◆ Exercise prompt: Would you return the entries below exactly from the line containing "Eco Melange" onward, ending with the final line and including it, and nothing else?

**********

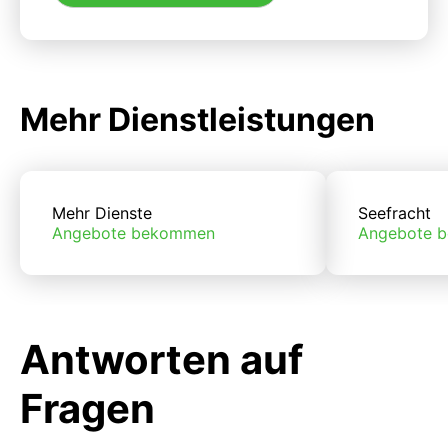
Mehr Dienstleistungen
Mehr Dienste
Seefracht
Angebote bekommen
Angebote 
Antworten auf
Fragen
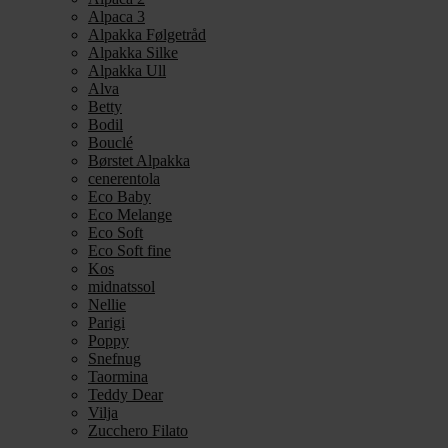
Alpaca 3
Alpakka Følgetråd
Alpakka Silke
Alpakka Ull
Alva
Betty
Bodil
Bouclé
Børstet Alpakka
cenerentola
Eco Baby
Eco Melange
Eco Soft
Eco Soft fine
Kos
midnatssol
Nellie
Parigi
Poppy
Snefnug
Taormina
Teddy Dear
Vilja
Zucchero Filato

**********

◆ Your solution:
Eco Melange
Eco Soft
Eco Soft fine
Kos
midnatssol
Nellie
Parigi
Poppy
Snefnug
Taormina
Teddy Dear
Vilja
Zucchero Filato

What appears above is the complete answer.